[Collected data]
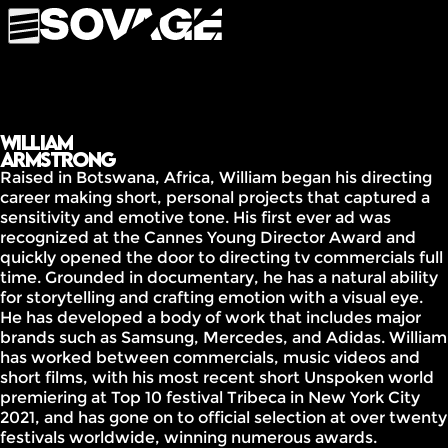
William
Armstrong
Raised in Botswana, Africa, William began his directing
career making short, personal projects that captured a
sensitivity and emotive tone. His first ever ad was
recognized at the Cannes Young Director Award and
quickly opened the door to directing tv commercials full
time. Grounded in documentary, he has a natural ability
for storytelling and crafting emotion with a visual eye.
He has developed a body of work that includes major
brands such as Samsung, Mercedes, and Adidas. William
has worked between commercials, music videos and
short films, with his most recent short Unspoken world
premiering at Top 10 festival Tribeca in New York City
2021, and has gone on to official selection at over twenty
festivals worldwide, winning numerous awards.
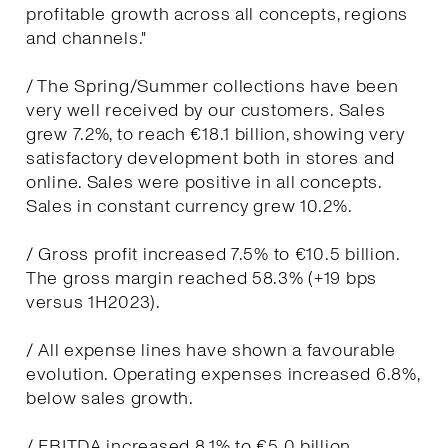
profitable growth across all concepts, regions
and channels."
/ The Spring/Summer collections have been
very well received by our customers. Sales
grew 7.2%, to reach €18.1 billion, showing very
satisfactory development both in stores and
online. Sales were positive in all concepts.
Sales in constant currency grew 10.2%.
/ Gross profit increased 7.5% to €10.5 billion.
The gross margin reached 58.3% (+19 bps
versus 1H2023).
/ All expense lines have shown a favourable
evolution. Operating expenses increased 6.8%,
below sales growth.
/ EBITDA increased 8.1% to €5.0 billion.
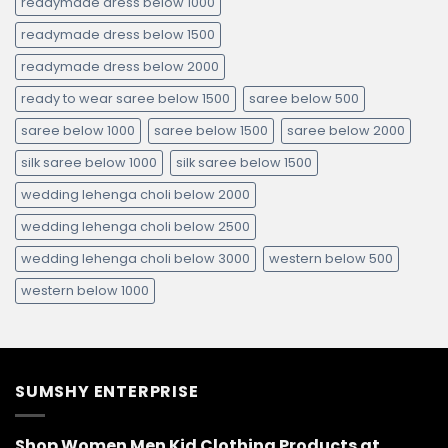
readymade dress below 1000
readymade dress below 1500
readymade dress below 2000
ready to wear saree below 1500
saree below 500
saree below 1000
saree below 1500
saree below 2000
silk saree below 1000
silk saree below 1500
wedding lehenga choli below 2000
wedding lehenga choli below 2500
wedding lehenga choli below 3000
western below 500
western below 1000
SUMSHY ENTERPRISE
Shop Women Men Kid Clothing Products at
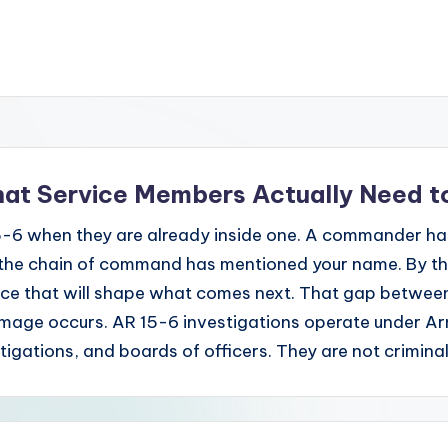
hat Service Members Actually Need 
-6 when they are already inside one. A commander has
the chain of command has mentioned your name. By the 
nce that will shape what comes next. That gap between "t
damage occurs. AR 15-6 investigations operate under A
stigations, and boards of officers. They are not crimina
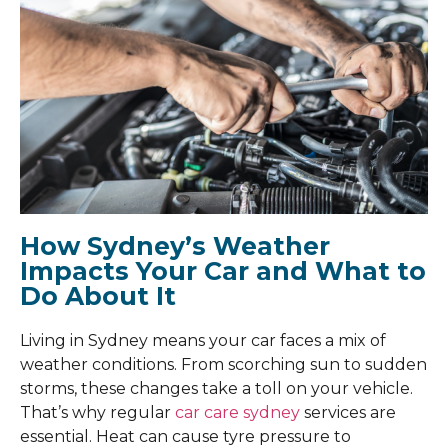
How Sydney’s Weather
Impacts Your Car and What to
Do About It
Living in Sydney means your car faces a mix of
weather conditions. From scorching sun to sudden
storms, these changes take a toll on your vehicle.
That’s why regular
car care sydney
services are
essential. Heat can cause tyre pressure to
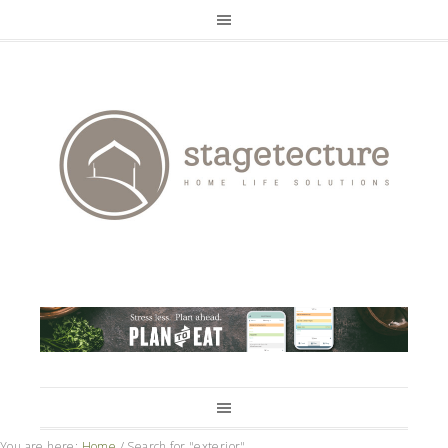
You are here:
Home
/
Search for "exterior"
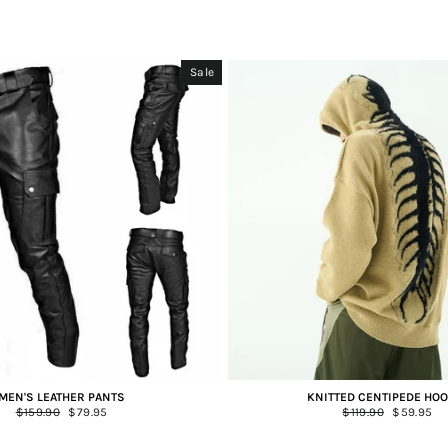
Sale
MEN'S LEATHER PANTS
KNITTED CENTIPEDE HOO
Regular
$159.90
Sale
$79.95
Regular
$119.90
Sale
$59.95
price
price
price
price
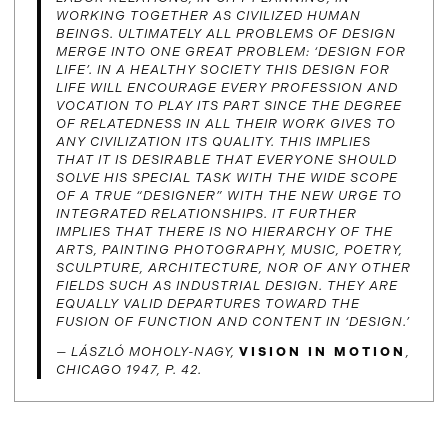
WORKING TOGETHER AS CIVILIZED HUMAN
BEINGS. ULTIMATELY ALL PROBLEMS OF DESIGN
MERGE INTO ONE GREAT PROBLEM: ‘DESIGN FOR
LIFE’. IN A HEALTHY SOCIETY THIS DESIGN FOR
LIFE WILL ENCOURAGE EVERY PROFESSION AND
VOCATION TO PLAY ITS PART SINCE THE DEGREE
OF RELATEDNESS IN ALL THEIR WORK GIVES TO
ANY CIVILIZATION ITS QUALITY. THIS IMPLIES
THAT IT IS DESIRABLE THAT EVERYONE SHOULD
SOLVE HIS SPECIAL TASK WITH THE WIDE SCOPE
OF A TRUE “DESIGNER” WITH THE NEW URGE TO
INTEGRATED RELATIONSHIPS. IT FURTHER
IMPLIES THAT THERE IS NO HIERARCHY OF THE
ARTS, PAINTING PHOTOGRAPHY, MUSIC, POETRY,
SCULPTURE, ARCHITECTURE, NOR OF ANY OTHER
FIELDS SUCH AS INDUSTRIAL DESIGN. THEY ARE
EQUALLY VALID DEPARTURES TOWARD THE
FUSION OF FUNCTION AND CONTENT IN ‘DESIGN.’
— LÁSZLÓ MOHOLY-NAGY,
VISION IN MOTION
,
CHICAGO 1947, P. 42.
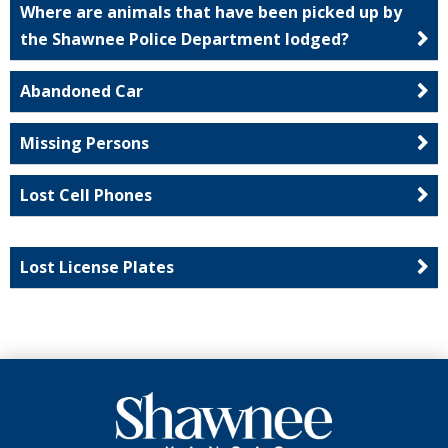
Where are animals that have been picked up by
the Shawnee Police Department lodged?
Abandoned Car
Missing Persons
Lost Cell Phones
Lost License Plates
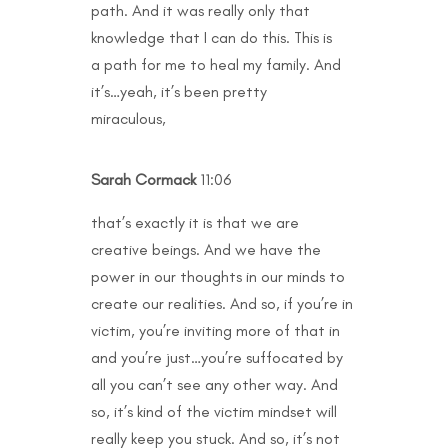
path. And it was really only that
knowledge that I can do this. This is
a path for me to heal my family. And
it’s…yeah, it’s been pretty
miraculous,
Sarah Cormack
11:06
that’s exactly it is that we are
creative beings. And we have the
power in our thoughts in our minds to
create our realities. And so, if you’re in
victim, you’re inviting more of that in
and you’re just…you’re suffocated by
all you can’t see any other way. And
so, it’s kind of the victim mindset will
really keep you stuck. And so, it’s not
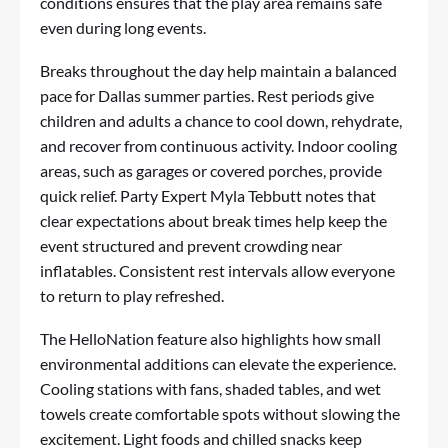
conditions ensures that the play area remains safe
even during long events.
Breaks throughout the day help maintain a balanced
pace for Dallas summer parties. Rest periods give
children and adults a chance to cool down, rehydrate,
and recover from continuous activity. Indoor cooling
areas, such as garages or covered porches, provide
quick relief. Party Expert Myla Tebbutt notes that
clear expectations about break times help keep the
event structured and prevent crowding near
inflatables. Consistent rest intervals allow everyone
to return to play refreshed.
The HelloNation feature also highlights how small
environmental additions can elevate the experience.
Cooling stations with fans, shaded tables, and wet
towels create comfortable spots without slowing the
excitement. Light foods and chilled snacks keep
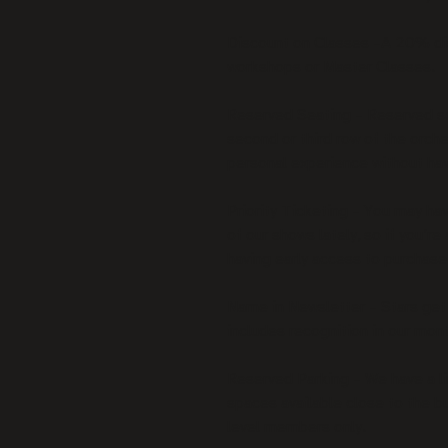
Discount on Classes –A 20% disco
workshops or Master Classes.
Reserved Seating – Reserved se
second or third row of the orch
personal experience without hav
Priority Ticketing – You may hav
of our shows lately, so if you’re 
having early access to purchase
Name in Newsletter – Stars get 
includes recognition in our mont
Reserved Parking – We have a l
spaces available close to the bu
level members only.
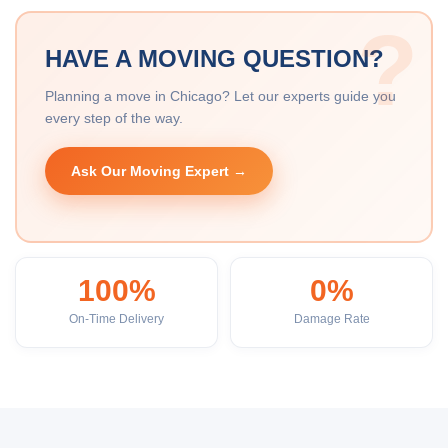
HAVE A MOVING QUESTION?
Planning a move in Chicago? Let our experts guide you
every step of the way.
Ask Our Moving Expert →
100%
0%
On-Time Delivery
Damage Rate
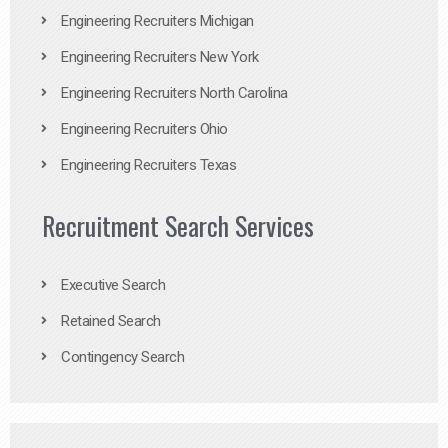
Engineering Recruiters Michigan
Engineering Recruiters New York
Engineering Recruiters North Carolina
Engineering Recruiters Ohio
Engineering Recruiters Texas
Recruitment Search Services
Executive Search
Retained Search
Contingency Search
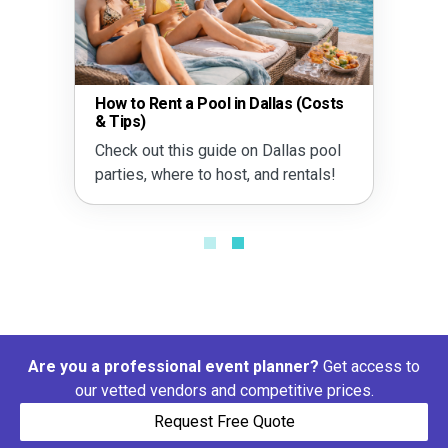
How to Rent a Pool in Dallas (Costs
& Tips)
Check out this guide on Dallas pool
parties, where to host, and rentals!
Are you a professional event planner?
Get access to
our vetted vendors and competitive prices.
Request Free Quote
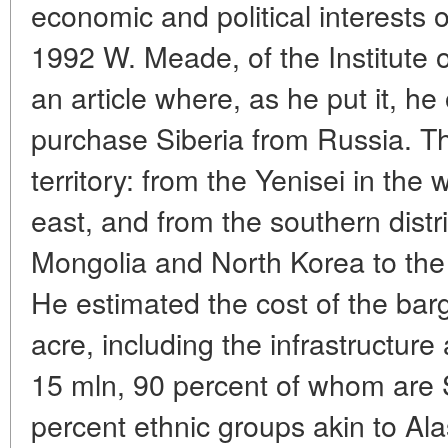
economic and political interests o
1992 W. Meade, of the Institute o
an article where, as he put it, he
purchase Siberia from Russia. Th
territory: from the Yenisei in the 
east, and from the southern distr
Mongolia and North Korea to the 
He estimated the cost of the bar
acre, including the infrastructur
15 mln, 90 percent of whom are S
percent ethnic groups akin to Al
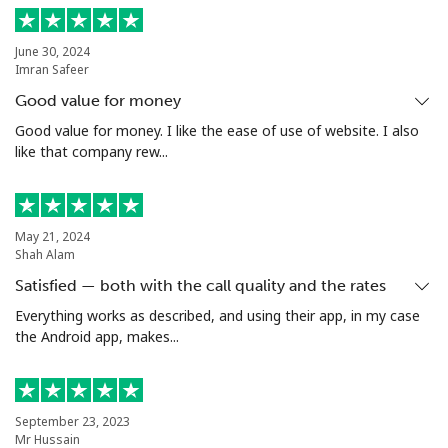
Landline
⁦5.5¢⁩
90 min for ⁦$5⁩
-
June 30, 2024
Imran Safeer
Mobile
⁦2¢⁩
250 min for ⁦$5⁩
⁦12¢⁩
Good value for money
Santiago
⁦2.2¢⁩
227 min for ⁦$5⁩
-
Good value for money. I like the ease of use of website. I also
like that company rew...
China
Landline
⁦6.9¢⁩
72 min for ⁦$5⁩
-
May 21, 2024
Shah Alam
Mobile
⁦6.9¢⁩
72 min for ⁦$5⁩
-
Satisfied — both with the call quality and the rates
Everything works as described, and using their app, in my case
Christmas Island
the Android app, makes...
All country
⁦3.9¢⁩
128 min for ⁦$5⁩
-
September 23, 2023
Cocos Islands
Mr Hussain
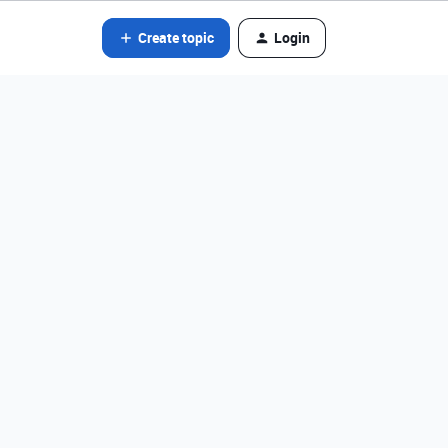
Create topic
Login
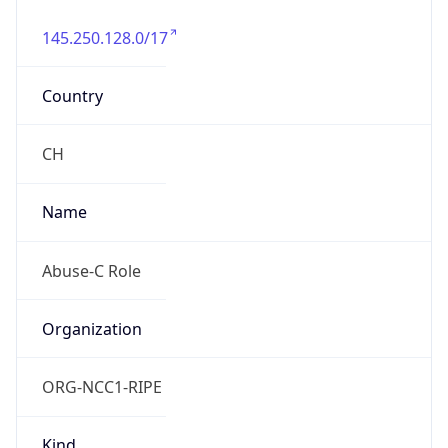
145.250.128.0/17
Country
CH
Name
Abuse-C Role
Organization
ORG-NCC1-RIPE
Kind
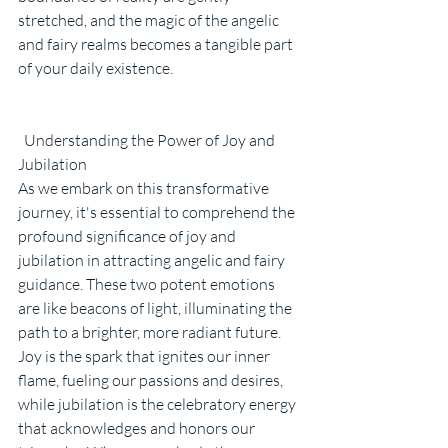
stretched, and the magic of the angelic 
and fairy realms becomes a tangible part 
of your daily existence.
  Understanding the Power of Joy and 
Jubilation
As we embark on this transformative 
journey, it's essential to comprehend the 
profound significance of joy and 
jubilation in attracting angelic and fairy 
guidance. These two potent emotions 
are like beacons of light, illuminating the 
path to a brighter, more radiant future. 
Joy is the spark that ignites our inner 
flame, fueling our passions and desires, 
while jubilation is the celebratory energy 
that acknowledges and honors our 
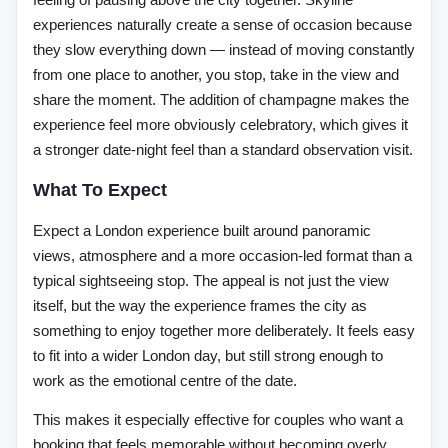
experiences naturally create a sense of occasion because
they slow everything down — instead of moving constantly
from one place to another, you stop, take in the view and
share the moment. The addition of champagne makes the
experience feel more obviously celebratory, which gives it
a stronger date-night feel than a standard observation visit.
What To Expect
Expect a London experience built around panoramic
views, atmosphere and a more occasion-led format than a
typical sightseeing stop. The appeal is not just the view
itself, but the way the experience frames the city as
something to enjoy together more deliberately. It feels easy
to fit into a wider London day, but still strong enough to
work as the emotional centre of the date.
This makes it especially effective for couples who want a
booking that feels memorable without becoming overly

EXERCISE INSTRUCTIONS:
The response must repeat exactly the lines above from the one with "SOLVE HIS SPECIAL TASK WITH THE WIDE SCOPE" through the one with "Lost License Plates", including both, and must contain no pictures and no other text.

ANSWER BELOW:
SOLVE HIS SPECIAL TASK WITH THE WIDE SCOPE
OF A TRUE “DESIGNER” WITH THE NEW URGE TO
INTEGRATED RELATIONSHIPS. IT FURTHER
IMPLIES THAT THERE IS NO HIERARCHY OF THE
ARTS, PAINTING PHOTOGRAPHY, MUSIC, POETRY,
SCULPTURE, ARCHITECTURE, NOR OF ANY OTHER
FIELDS SUCH AS INDUSTRIAL DESIGN. THEY ARE
EQUALLY VALID DEPARTURES TOWARD THE
FUSION OF FUNCTION AND CONTENT IN ‘DESIGN.’
— LÁSZLÓ MOHOLY-NAGY,
VISION IN MOTION
,
CHICAGO 1947, P. 42.
Where are animals that have been picked up by
the Shawnee Police Department lodged?
Abandoned Car
Missing Persons
Lost Cell Phones
Lost License Plates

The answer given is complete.